One of my favorite games I “invented” was something I called the Building Castles game. Before the children would show up, I would set out two buckets of wooden blocks of various sizes and, as the kids ran in, I would point them one by one to the two buckets. By the time the last of the kids were in the room, there would be two groups ready for the game. I would then explain the rules.
“This is the Building Castles game.
Pick a block and then run to the end of the room. Place your block, run back and then sit down at the end of your line.
The team with the highest castle after everyone has gone wins.”
Most of the time, the game ran great. Each group would work together to create these wonderfully unique structures during each session. The children would generally have fun and I could run through the game a few times before moving on to something else. It was one of my favorite games that I “invented” and I used to run it once or twice a month.
I was thinking about that block game over the last couple weeks as I have been reading about the IGF “scene drama“. Maybe it was just my innocence about the process, but I thought most developers liked submitting games and that, while not everyone was happy, the general opinion was that the IGF was a great thing.
Turns out, I was wrong. There seems to be some deep seated anger over some developers being “overlooked” and their games going unplayed. And, while I can’t comment on the particulars since I wasn’t involved with it, I was reminded of those times that the Building Castle game failed when I was reading through the comments both there and on the original post.
Every once in a while, one kid wouldn’t want to be a part of the group they were in or even attempt to play the game at all. They would purposely place their block apart from the others. Or they would place their block in such a way that it would knock the others down.
I would always watch these kids closely because there would be a split second where, as the blocks started to fall, they would quickly shift from glee for having done something bad to shame to having knocked over all the pieces the other children had placed. I waited for this reaction because, in nearly all cases, they were upset about something else unrelated to what was going on and they chose this moment to act on that anger. I would then step in and start to fix it.
I would say something like “Oh no!”, laugh about it to show that everything was fine and the reach down to realign one block. I would then encourage that team to start over from there. One person might have acted out but that didn’t mean the game was over. They could keep going. They still had their blocks and there was still time. It was never about one person, it was about the group acting together to build something great.
That’s what I want for the IGF. I want us in the community, both developers and writers — two groups I overlap — to step in and start to pick up the pieces again. We can be better about this. If some games aren’t getting attention, why not telling bloggers about it or send links to different sites? Or even do like Mike Meyer did and just encourage people to use their skills to make strange new blocks?
Sure, yes, some games are going to get overlooked from time to time in both the IGF and in the community at large, but it’s not just about the single block. We have to build together. We have to pick, place and then position ourselves to rebuild when needed.

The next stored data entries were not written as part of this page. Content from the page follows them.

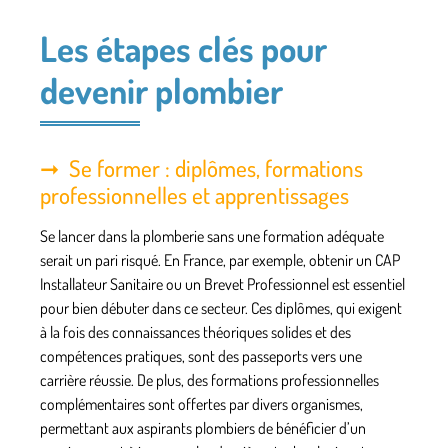
Les étapes clés pour
devenir plombier
Se former : diplômes, formations
professionnelles et apprentissages
Se lancer dans la plomberie sans une formation adéquate
serait un pari risqué. En France, par exemple, obtenir un CAP
Installateur Sanitaire ou un Brevet Professionnel est essentiel
pour bien débuter dans ce secteur. Ces diplômes, qui exigent
à la fois des connaissances théoriques solides et des
compétences pratiques, sont des passeports vers une
carrière réussie. De plus, des formations professionnelles
complémentaires sont offertes par divers organismes,
permettant aux aspirants plombiers de bénéficier d’un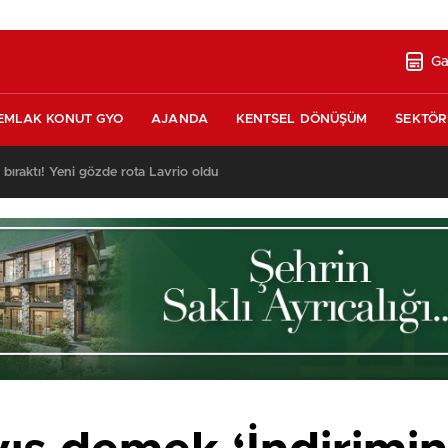
Ga
EMLAK KONUT GYO
AJANDA
KENTSEL DÖNÜŞÜM
SEKTÖR
ı bıraktı! Yeni gözde rota Lavrio oldu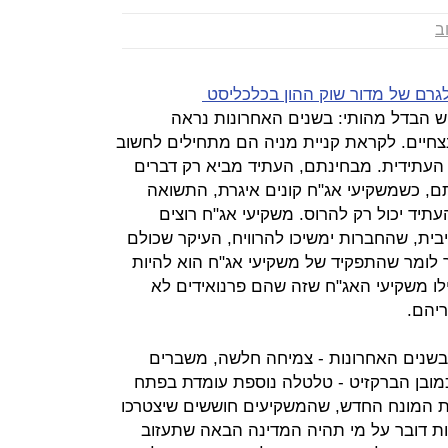
ב
גרם של מדור שוק ההון בכלכליסט
 יש הבדל מהותי: בשנים האחרונות נראה
צחיים. לקראת קניית מניה הם מתחילים לחשוב
 העתידית. מבחינתם, העתיד מביא רק דברים
תם, כשמשקיעי אג"ח קונים איגרת, התשואה
תיד יכול רק להרוס. משקיעי אג"ח רוצים
, שהחברות ימשיכו להרוויח, העיקר שכולם
 לומר שהתפקיד של משקיעי אג"ח הוא להיות
ילו משקיעי האג"ח שזה שהם פרנואידים לא
יהם.
 בשנים האחרונות - צמיחה חלשה, משברים
ובן הברקזיט - טלטלה נוספת עומדת בפתח
את המונח החדש, שהמשקיעים חוששים שיצטרכו
בריטניה, רבות דובר על מי תהיה המדינה הבאה שתעזוב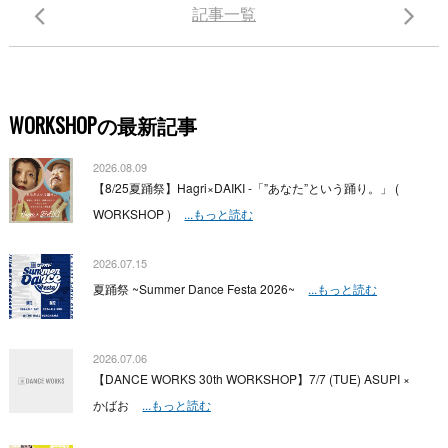
記事一覧
WORKSHOPの最新記事
2026.08.09
【8/25夏踊祭】Hagri×DAIKI -「”あなた”という踊り。」 (
WORKSHOP )
...もっと読む
2026.07.15
夏踊祭 ~Summer Dance Festa 2026~
...もっと読む
2026.07.06
【DANCE WORKS 30th WORKSHOP】7/7 (TUE) ASUPI ×
かばお
...もっと読む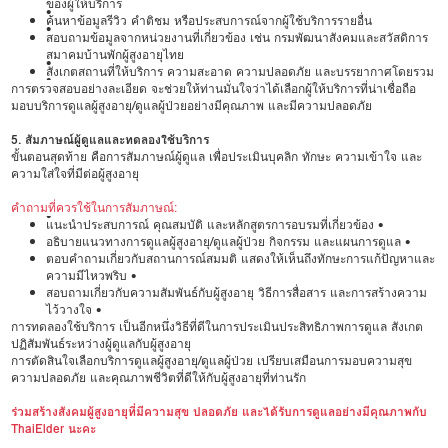
ของผู้ให้บริการ
•
ค้นหาข้อมูลรีวิว คำติชม หรือประสบการณ์จากผู้ใช้บริการรายอื่น
•
สอบถามข้อมูลจากหน่วยงานที่เกี่ยวข้อง เช่น กรมพัฒนาสังคมและสวัสดิการ
สมาคมบ้านพักผู้สูงอายุไทย
•
สังเกตสถานที่ให้บริการ ความสะอาด ความปลอดภัย และบรรยากาศโดยรวม
•
การตรวจสอบอย่างละเอียด จะช่วยให้ท่านมั่นใจว่าได้เลือกผู้ให้บริการที่น่าเชื่อถือ
มอบบริการดูแลผู้สูงอายุ/ดูแลผู้ป่วยอย่างมีคุณภาพ และมีความปลอดภัย
5. สัมภาษณ์ผู้ดูแลและทดลองใช้บริการ
ขั้นตอนสุดท้าย คือการสัมภาษณ์ผู้ดูแล เพื่อประเมินบุคลิก ทักษะ ความเข้าใจ และ
ความใส่ใจที่มีต่อผู้สูงอายุ
คำถามที่ควรใช้ในการสัมภาษณ์:
•
แนะนำประสบการณ์ คุณสมบัติ และหลักสูตรการอบรมที่เกี่ยวข้อง •
อธิบายแนวทางการดูแลผู้สูงอายุ/ดูแลผู้ป่วย กิจกรรม และแผนการดูแล •
ตอบคำถามเกี่ยวกับสถานการณ์สมมติ แสดงให้เห็นถึงทักษะการแก้ปัญหาและ
ความมีไหวพริบ •
สอบถามเกี่ยวกับความสัมพันธ์กับผู้สูงอายุ วิธีการสื่อสาร และการสร้างความ
ไว้วางใจ •
การทดลองใช้บริการ เป็นอีกหนึ่งวิธีที่ดีในการประเมินประสิทธิภาพการดูแล สังเกต
ปฏิสัมพันธ์ระหว่างผู้ดูแลกับผู้สูงอายุ
การตัดสินใจเลือกบริการดูแลผู้สูงอายุ/ดูแลผู้ป่วย เปรียบเสมือนการมอบความสุข
ความปลอดภัย และคุณภาพชีวิตที่ดีให้กับผู้สูงอายุที่ท่านรัก
ร่วมสร้างสังคมผู้สูงอายุที่มีความสุข ปลอดภัย และได้รับการดูแลอย่างมีคุณภาพกับ
ThaiElder นะคะ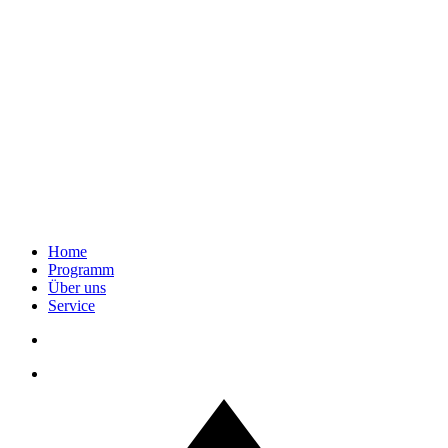
Home
Programm
Über uns
Service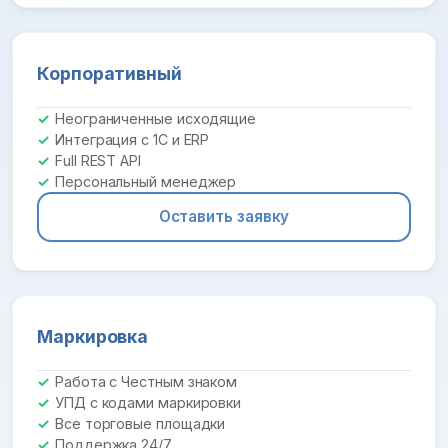
Корпоративный
Неограниченные исходящие
Интеграция с 1С и ERP
Full REST API
Персональный менеджер
Оставить заявку
Маркировка
Работа с Честным знаком
УПД с кодами маркировки
Все торговые площадки
Поддержка 24/7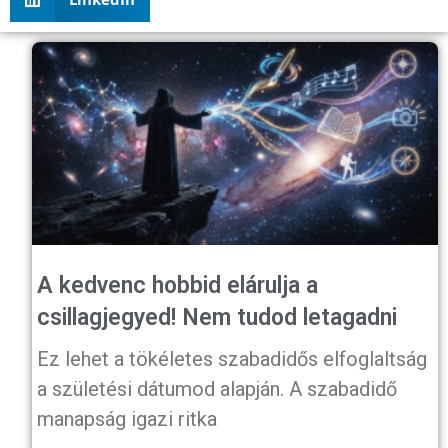
A kedvenc hobbid elárulja a
csillagjegyed! Nem tudod letagadni
Ez lehet a tökéletes szabadidős elfoglaltság
a születési dátumod alapján. A szabadidő
manapság igazi ritka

The secret to the Building Castles game, the one I would never tell the children and that they would learn if they watched closely was that, without people working on it and maintaining it, the ‘castles’ will always fall. There is a time to knock them down and start over again with a new game. There comes a moment when all the blocks, both big and small, are collected up and stored for the next session.
When the time rolls around again, we can all pick our places, get in line and wait to contribute again. As a developer and writer myself, I look forward to it. One day, I might get a chance to run across the room and place my block because of my code or writing. At that time, I can only hope that others can come behind me and build off of it towards something great.